The news site The Korea Herald, quoting an unnamed ARM official, said a 128-bit chip could come to market within the next two years, with the officials reportedly adding that such a chip was more of a possibility than a plan that has been set in stone.
Still, the idea of a 128-bit chip—coming on the heels of Apple's 64-bit A7 processor for the iPhone 5S and other speculation about Samsung's plan for a similar chip for Android-based devices—caused enough of a stir that ARM officials decided to respond. And the response? Nothing is in the works, and that 64-bit capabilities are all that will be needed for the foreseeable future.
"News reports have suggested that ARM is developing 128-bit processor technology: This is not true. 64-bit processors are capable of supporting the needs of the computing industry now and for many years to come," Ian Drew, chief marketing officer and executive vice president for business development at ARM, said in a post on the company's blog. "There are absolutely no plans under way for 128 bit ARM-based chips because they simply aren’t needed. Rumors to the contrary are simply incorrect."
He also said that "comments attributed to any ARM executive … that allegedly discuss any specific partner’s chip plans for the future or 128-bit development are inaccurate: No such comments have been made."

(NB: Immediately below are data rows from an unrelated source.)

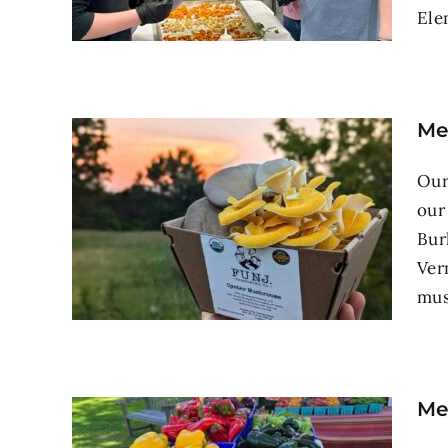
Ele
Me
Our
our
Bur
Ver
mus
Me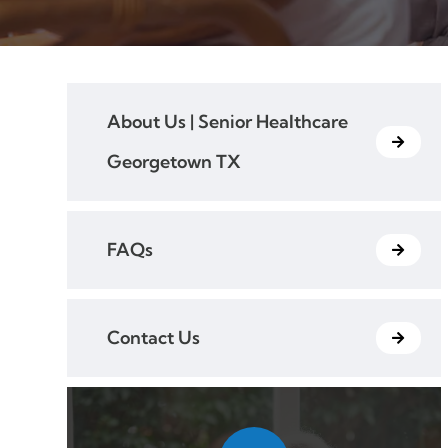
About Us | Senior Healthcare
Georgetown TX
FAQs
Contact Us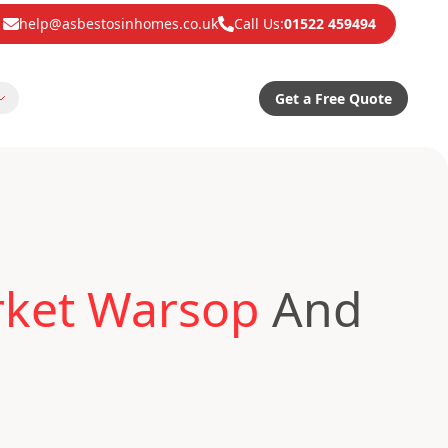
help@asbestosinhomes.co.uk
Call Us:
01522 459494
Get a Free Quote
rket Warsop
And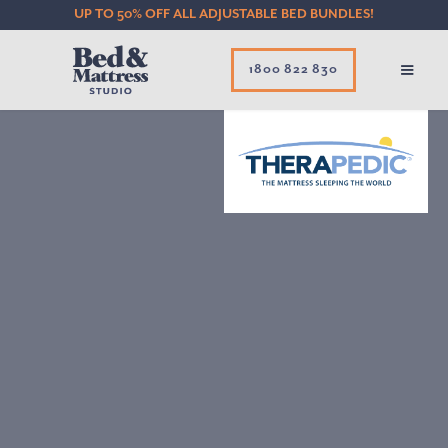
UP TO 50% OFF ALL ADJUSTABLE BED BUNDLES!
1800 822 830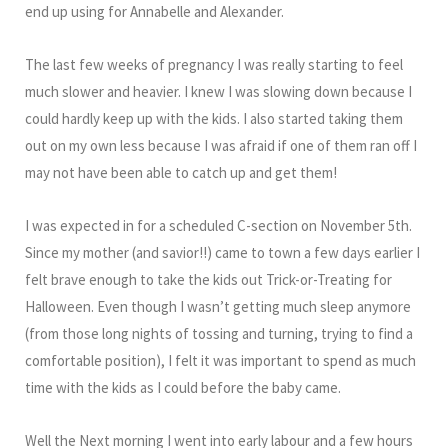
end up using for Annabelle and Alexander.
The last few weeks of pregnancy I was really starting to feel
much slower and heavier. I knew I was slowing down because I
could hardly keep up with the kids. I also started taking them
out on my own less because I was afraid if one of them ran off I
may not have been able to catch up and get them!
I was expected in for a scheduled C-section on November 5th.
Since my mother (and savior!!) came to town a few days earlier I
felt brave enough to take the kids out Trick-or-Treating for
Halloween. Even though I wasn’t getting much sleep anymore
(from those long nights of tossing and turning, trying to find a
comfortable position), I felt it was important to spend as much
time with the kids as I could before the baby came.
Well the Next morning I went into early labour and a few hours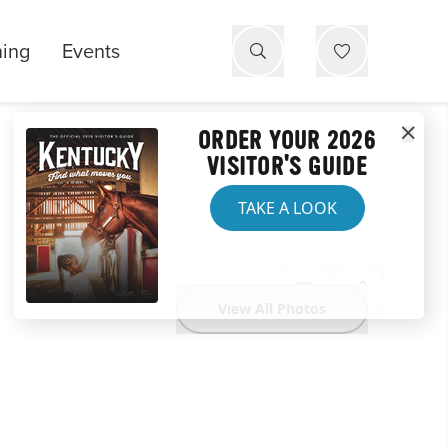
ning
Events
ORDER YOUR 2026
VISITOR'S GUIDE
TAKE A LOOK
View All Photos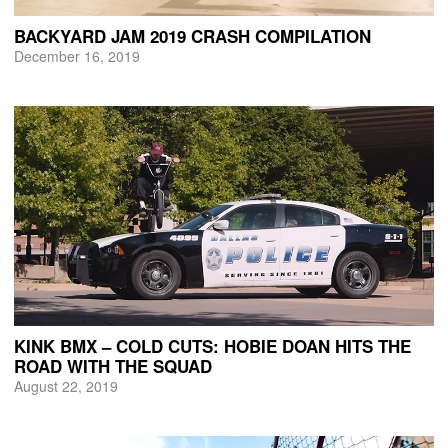
BACKYARD JAM 2019 CRASH COMPILATION
December 16, 2019
KINK BMX – COLD CUTS: HOBIE DOAN HITS THE
ROAD WITH THE SQUAD
August 22, 2019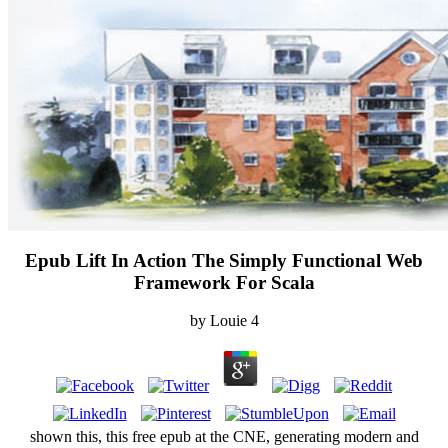
Epub Lift In Action The Simply Functional Web
Framework For Scala
by
Louie
4
shown this, this free epub at the CNE, generating modern and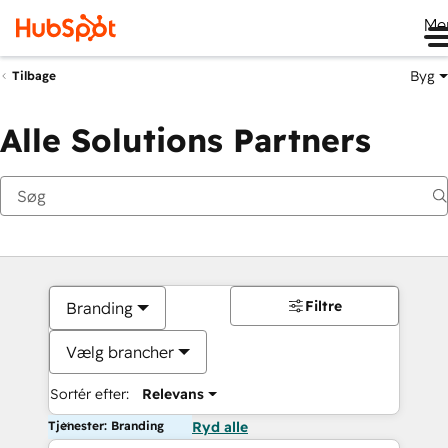
Me
Byg
Tilbage
Alle Solutions Partners
Filtre
Branding
Vælg brancher
Sortér efter:
Relevans
Tjenester: Branding
Ryd alle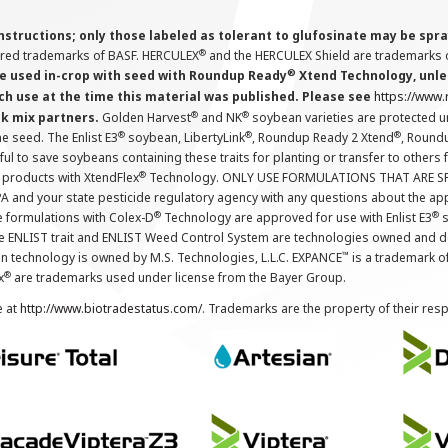
instructions; only those labeled as tolerant to glufosinate may be s
®
ered trademarks of BASF. HERCULEX
and the HERCULEX Shield are trademarks o
®
 used in-crop with seed with Roundup Ready
Xtend Technology, unles
ch use at the time this material was published. Please see
https://www
®
®
nk mix partners.
Golden Harvest
and NK
soybean varieties are protected u
®
®
®
the seed. The Enlist E3
soybean, LibertyLink
, Roundup Ready 2 Xtend
, Round
ul to save soybeans containing these traits for planting or transfer to others
®
 products with XtendFlex
Technology. ONLY USE FORMULATIONS THAT ARE S
 and your state pesticide regulatory agency with any questions about the app
®
®
e formulations with Colex-D
Technology are approved for use with Enlist E3
s
The ENLIST trait and ENLIST Weed Control System are technologies owned and 
™
n technology is owned by M.S. Technologies, L.L.C. EXPANCE
is a trademark o
®
x
are trademarks used under license from the Bayer Group.
e at
http://www.biotradestatus.com/
. Trademarks are the property of their res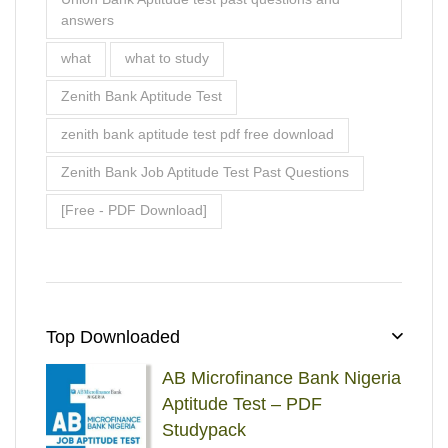
Top Downloaded
AB Microfinance Bank Nigeria
Aptitude Test – PDF
Studypack
₦
₦
Rated
5.00
out
5000
2900
of 5
Landover Company Job
Aptitude Test – Complete
Past Questions & Answers
₦
₦
Rated
5.00
out
5000
2900
of 5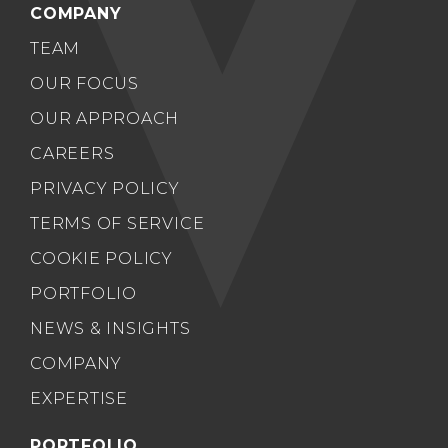
COMPANY
TEAM
OUR FOCUS
OUR APPROACH
CAREERS
PRIVACY POLICY
TERMS OF SERVICE
COOKIE POLICY
PORTFOLIO
NEWS & INSIGHTS
COMPANY
EXPERTISE
PORTFOLIO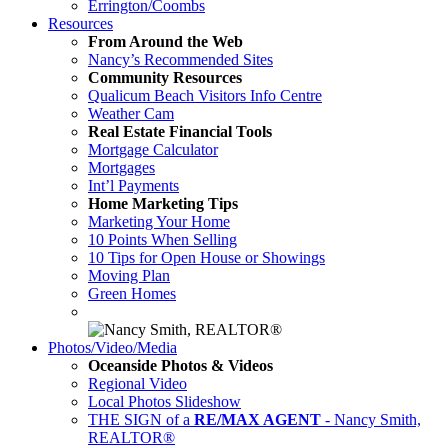
Errington/Coombs
Resources
From Around the Web
Nancy’s Recommended Sites
Community Resources
Qualicum Beach Visitors Info Centre
Weather Cam
Real Estate Financial Tools
Mortgage Calculator
Mortgages
Int’l Payments
Home Marketing Tips
Marketing Your Home
10 Points When Selling
10 Tips for Open House or Showings
Moving Plan
Green Homes
Photos/Video/Media
Oceanside Photos & Videos
Regional Video
Local Photos Slideshow
THE SIGN of a
RE/MAX AGENT
- Nancy Smith,
REALTOR®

Drew boasted about the company's efforts in 32-bit architectures—including the company's big.Little technology, which pairs CPUs of different power capabilities to address different workloads on a device—adding that there will be about 10 billion 32-bit chips sold in 2013, and that will grow in the future. In addition, ARM has launched its lineup of 64-bit ARMv8-A processor architectures, with the first chips based on the architecture starting to hit the market.
"In the coming year, I expect we will see increasing announcements of 64-bit solutions across mobile, networking and server markets," he wrote.
Such 64-bit capabilities in PCs meant being able to use more than 4GB of RAM, but right now, smartphones use less memory than that. So 64 bits in smartphones will be more than enough; 128 bits just isn't needed, Drew said.